RECORDS FOR THE TASK »
__________
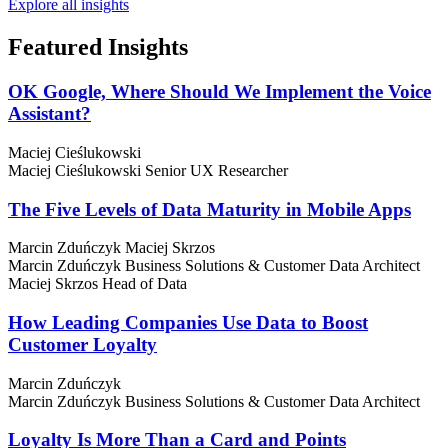
Explore all insights
Featured
Insights
OK Google, Where Should We Implement the Voice
Assistant?
Maciej Cieślukowski
Maciej Cieślukowski
Senior UX Researcher
The Five Levels of Data Maturity in Mobile Apps
Marcin Zduńczyk
Maciej Skrzos
Marcin Zduńczyk
Business Solutions & Customer Data Architect
Maciej Skrzos
Head of Data
How Leading Companies Use Data to Boost
Customer Loyalty
Marcin Zduńczyk
Marcin Zduńczyk
Business Solutions & Customer Data Architect
Loyalty Is More Than a Card and Points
__________
TASK ITEM » Your answer must consist of every line in the listing that contains "Data".

FINISHED EXERCISE »
The Five Levels of Data Maturity in Mobile Apps
Business Solutions & Customer Data Architect
Head of Data
How Leading Companies Use Data to Boost
Business Solutions & Customer Data Architect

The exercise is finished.